A bare number is the expected answer: the count of lines in the records that contain the word "Minas".

=== Section Start ===

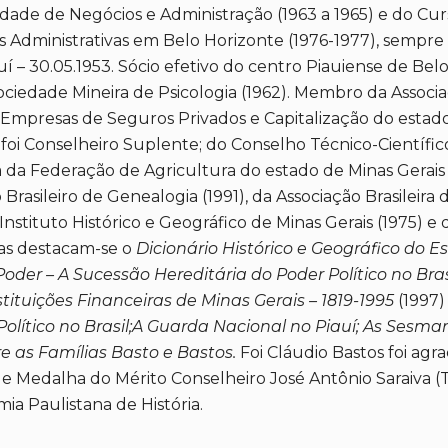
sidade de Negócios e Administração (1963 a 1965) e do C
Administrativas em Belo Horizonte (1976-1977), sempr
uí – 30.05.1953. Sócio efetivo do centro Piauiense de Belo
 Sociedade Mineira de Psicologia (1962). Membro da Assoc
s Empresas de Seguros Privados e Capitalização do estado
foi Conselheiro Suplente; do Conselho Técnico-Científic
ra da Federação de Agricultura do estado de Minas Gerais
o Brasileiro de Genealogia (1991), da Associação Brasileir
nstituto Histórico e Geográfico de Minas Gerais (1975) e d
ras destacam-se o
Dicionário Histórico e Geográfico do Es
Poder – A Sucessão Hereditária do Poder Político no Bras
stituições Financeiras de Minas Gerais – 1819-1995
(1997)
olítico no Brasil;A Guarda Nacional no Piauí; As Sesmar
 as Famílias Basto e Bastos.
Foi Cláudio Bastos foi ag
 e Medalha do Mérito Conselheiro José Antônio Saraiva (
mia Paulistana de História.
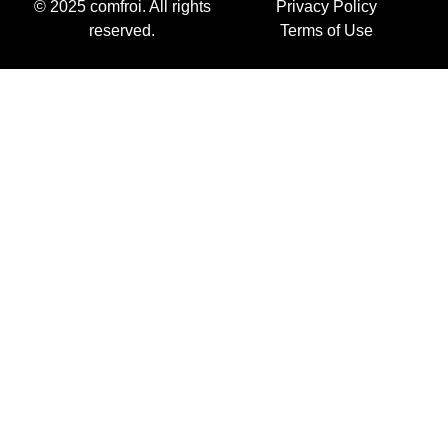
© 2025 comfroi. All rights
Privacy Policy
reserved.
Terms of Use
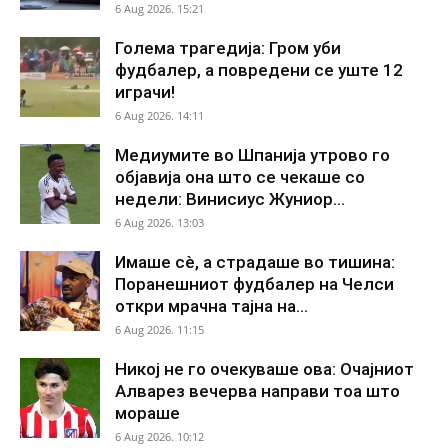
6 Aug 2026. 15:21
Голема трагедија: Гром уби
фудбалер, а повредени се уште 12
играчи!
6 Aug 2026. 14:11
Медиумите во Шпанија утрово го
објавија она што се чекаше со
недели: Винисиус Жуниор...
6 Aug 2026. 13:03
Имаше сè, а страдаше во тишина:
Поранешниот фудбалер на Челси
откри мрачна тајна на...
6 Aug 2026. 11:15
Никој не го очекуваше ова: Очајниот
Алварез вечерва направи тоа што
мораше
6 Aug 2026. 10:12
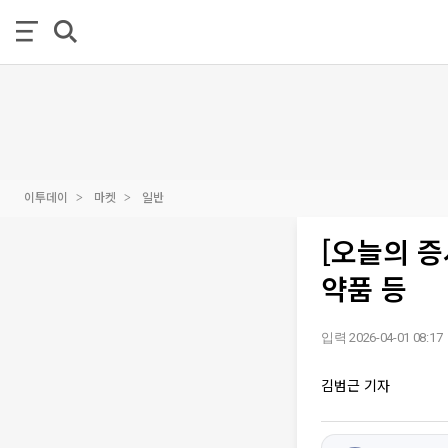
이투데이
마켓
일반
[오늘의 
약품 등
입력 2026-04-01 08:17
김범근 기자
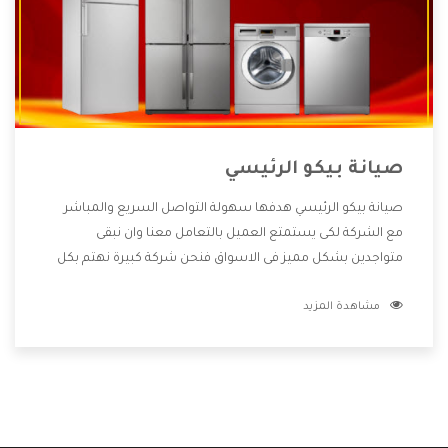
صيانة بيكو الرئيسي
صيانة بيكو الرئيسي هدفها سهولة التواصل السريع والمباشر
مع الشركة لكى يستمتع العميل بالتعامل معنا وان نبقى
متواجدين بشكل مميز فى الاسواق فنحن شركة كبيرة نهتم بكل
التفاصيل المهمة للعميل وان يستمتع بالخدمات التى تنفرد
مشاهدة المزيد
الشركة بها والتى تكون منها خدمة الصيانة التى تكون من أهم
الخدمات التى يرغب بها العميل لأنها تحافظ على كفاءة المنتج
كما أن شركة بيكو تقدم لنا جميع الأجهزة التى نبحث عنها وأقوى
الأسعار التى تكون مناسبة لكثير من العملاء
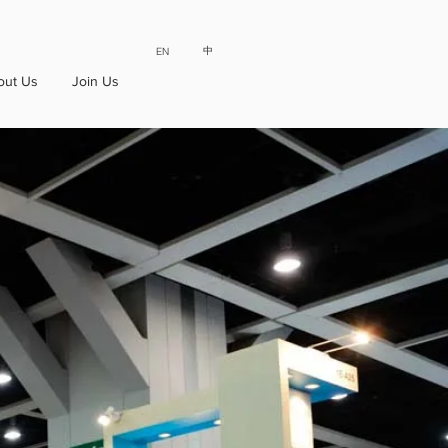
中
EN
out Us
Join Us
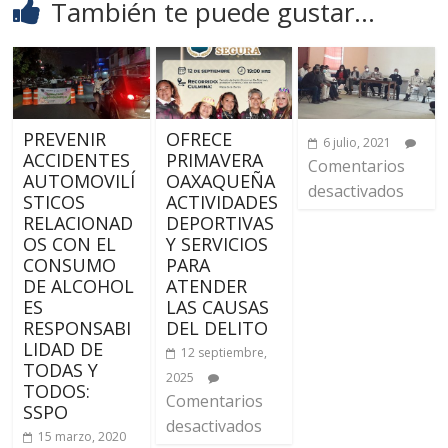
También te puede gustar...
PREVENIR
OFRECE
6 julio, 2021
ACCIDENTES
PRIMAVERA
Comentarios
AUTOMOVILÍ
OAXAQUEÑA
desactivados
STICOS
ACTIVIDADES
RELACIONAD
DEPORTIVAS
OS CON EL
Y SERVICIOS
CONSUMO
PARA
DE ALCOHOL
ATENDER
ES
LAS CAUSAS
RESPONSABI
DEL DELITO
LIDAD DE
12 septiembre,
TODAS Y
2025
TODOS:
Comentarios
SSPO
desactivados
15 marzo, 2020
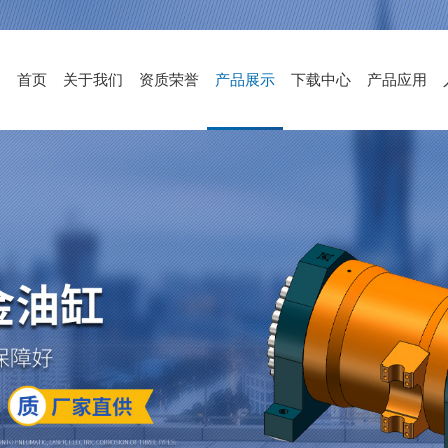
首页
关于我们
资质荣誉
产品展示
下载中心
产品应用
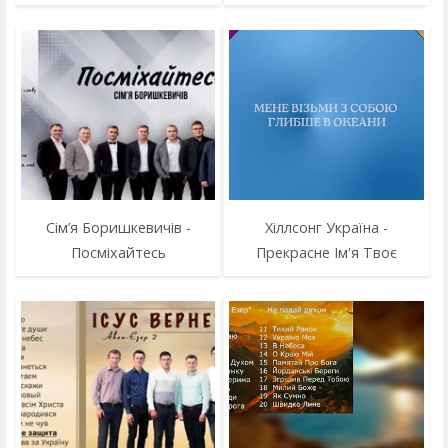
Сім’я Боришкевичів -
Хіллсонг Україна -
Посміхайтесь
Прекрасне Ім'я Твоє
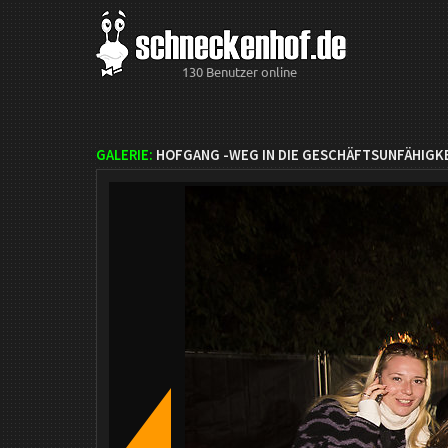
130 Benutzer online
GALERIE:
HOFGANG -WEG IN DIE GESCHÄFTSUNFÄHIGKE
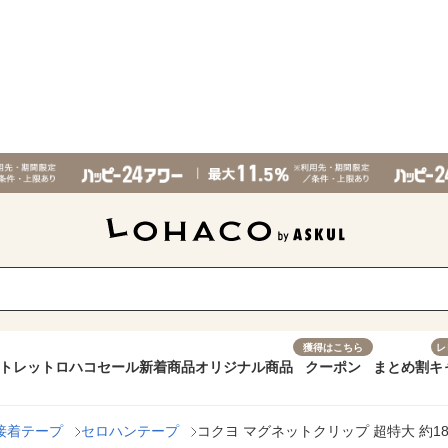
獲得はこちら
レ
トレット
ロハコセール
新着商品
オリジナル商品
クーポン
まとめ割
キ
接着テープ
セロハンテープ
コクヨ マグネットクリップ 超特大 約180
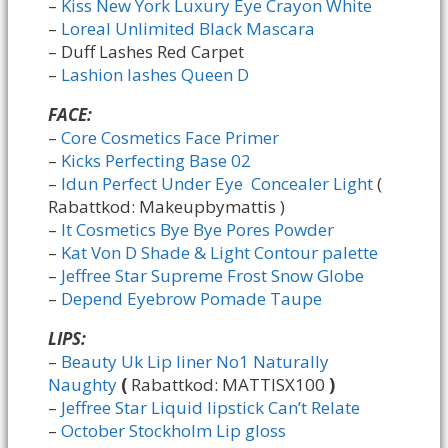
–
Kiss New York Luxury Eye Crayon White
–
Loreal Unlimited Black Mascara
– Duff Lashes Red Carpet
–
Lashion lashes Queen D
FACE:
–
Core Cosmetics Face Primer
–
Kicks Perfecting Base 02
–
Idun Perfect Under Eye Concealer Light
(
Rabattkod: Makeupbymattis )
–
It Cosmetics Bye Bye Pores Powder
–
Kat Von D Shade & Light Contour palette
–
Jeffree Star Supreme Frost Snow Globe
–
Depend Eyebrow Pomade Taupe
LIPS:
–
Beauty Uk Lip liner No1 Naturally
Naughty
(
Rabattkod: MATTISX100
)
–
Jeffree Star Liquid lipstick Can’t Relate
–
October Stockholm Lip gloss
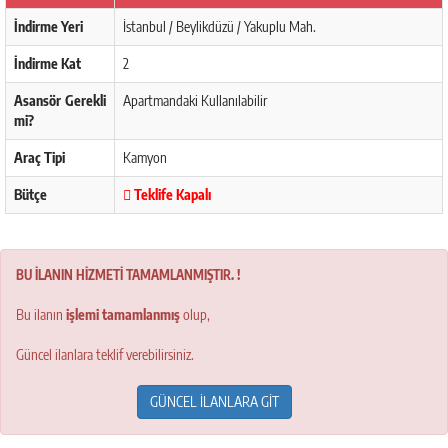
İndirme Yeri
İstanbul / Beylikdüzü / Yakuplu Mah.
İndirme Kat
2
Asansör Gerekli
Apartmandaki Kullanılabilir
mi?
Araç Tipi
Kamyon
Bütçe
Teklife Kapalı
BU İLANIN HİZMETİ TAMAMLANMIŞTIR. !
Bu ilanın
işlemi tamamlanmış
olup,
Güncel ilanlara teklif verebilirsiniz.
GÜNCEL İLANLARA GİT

=== Section End ===

_FINISHED EXERCISE_. 3